Clustering Methods

Clustering

  • Clustering aims to find natural groupings within data.
  • Samples within a group are more similar to each other than samples from different groups.
  • Expressed visually using dendrograms (tree diagrams).
  • Clustering imposes structure, which may not always be present in the data.

Applications of Clustering

  • Classification of species (taxonomy).
  • Classification of vegetation communities.
  • Classification of soil types.
  • Used to classify areas for sampling.
  • Less suitable for ecological communities where there are intermediate cases.

Clustering vs. Discriminant Function Analysis

  • Clustering:
    • Identifies groups without predefined categories.
    • An unsupervised method, using the data to define the groups.
  • Discriminant Function Analysis:
    • Predefines groups and determines the differences between them.
    • A supervised method.
    • Not covered but similar to principal components analysis with predefined groups.

Steps in Clustering Analysis

  1. Generate distance or dissimilarity matrices.
  2. Choose a clustering approach.

Types of Clustering Approaches

  • Agglomerative vs. Divisive.
    • Agglomerative: Builds up clusters by adding samples.
    • Divisive: Starts with one big group and divides it.
  • Hierarchical vs. Non-Hierarchical.
    • Hierarchical: Once a sample is in a group, it stays there.
    • Non-Hierarchical: Samples can switch groups based on an iterative measure.
  • Weighted: Emphasizes certain groupings.

Hierarchical Agglomerative Cluster Analysis

  • Starts with a pairwise similarity or dissimilarity matrix.
  • The most similar samples join first, then builds up.
  • Groups are combined until there is one large group.
  • Represented in a dendrogram.

Types of Linkage in Hierarchical Clustering

  • Single Linkage:
    • Uses the smallest dissimilarity.
    • Also known as the nearest neighbor method.
    • Produces cluster chains and elongated dendrograms.
  • Complete Linkage:
    • Uses the largest dissimilarity.
    • Sensitive to outliers.
  • Average Linkage:
    • Uses the group means.
    • Most common is the UPGMA (Unweighted Pair Group Method with Arithmetic Averages).

UPGMA (Unweighted Pair Group Method with Arithmetic Averages)

  • Uses averages of different linkages.
  • A step-by-step process is used for understanding.
  • Weighted pair group mean methods can also be used, weighting some of the differences.
  • Unweighted paired groups method uses centroids.
  • Ward's minimal variance: Forms clusters by minimizing the within-cluster sum of squares; similar sized clusters.
    • Uses Euclidean distance.
    • The others can use any type.

Example of UPGMA

  • Using a matrix with samples and species.
  • Bay Curtis similarities are produced.
  • Identify the highest similarity to form the first cluster.
  • Calculate the next cluster by averaging the differences.
  • Use proportional averaging to get the final clusters.

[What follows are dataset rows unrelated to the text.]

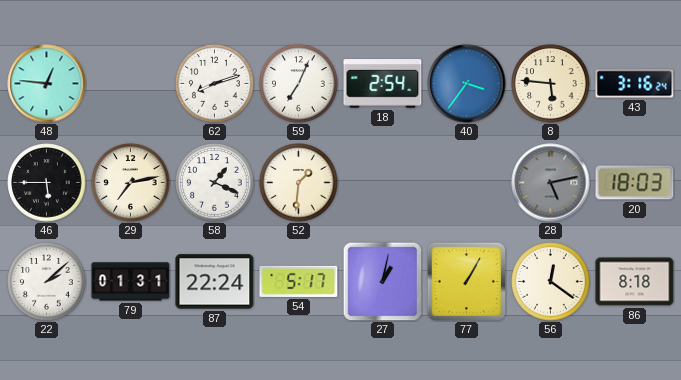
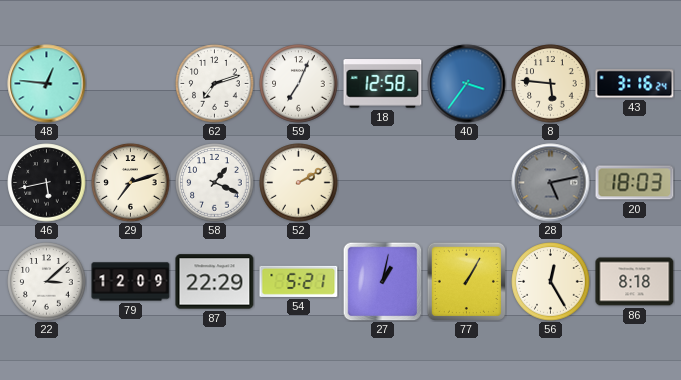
62: 8:12 -> 7:12
18: 2:54 -> 12:58
46: 5:45 -> 5:43
29: 7:13 -> 7:12
52: 1:31 -> 2:10
22: 2:08 -> 3:08
79: 01:31 -> 12:09
87: 22:24 -> 22:29
54: 5:17 -> 5:21
56: 12:21 -> 12:25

Non-Hierarchical Clustering

  • Uses iterative processes and randomization.
  • Samples are rearranged until the optimal cluster is achieved.
  • K-means clustering is a common method, where K is the number of clusters.
  • Membership is evaluated by defined criteria.
  • K-means is based on metric Euclidean data.

Determining the Number of Clusters (K)

  • Elbow Plot (Scree Plot):
    • Plots the weighted sum of squares.
    • Look for the elbow to determine the optimal number of clusters.
  • Calinsky-Harabasz Criterion:
    • KolinskyHarabasz = \frac{BetweenClusterVariance}{WithinClusterVariance}
    • Uses the ratio of between-cluster variance to within-cluster variance.
    • Higher values mean distinct and well-separated Clusters.
    • Optimal K is the peak on the Calinsky-Harabasz plot.
  • Silhouette Width:
    • Method compares how similar objects are within clusters compared to others.
  • Gap Statistic:
    • Method compares the total within variation for different clusters and compares that under a different reference distribution.

Applications and Limitations of Cluster Analysis

  • Useful for classifying things like soil samples, species, vegetation communities.
  • Less useful for environmental scientists and ecologists due to its rigid classification.
  • Ordinal methods are better for clinal data and gradients.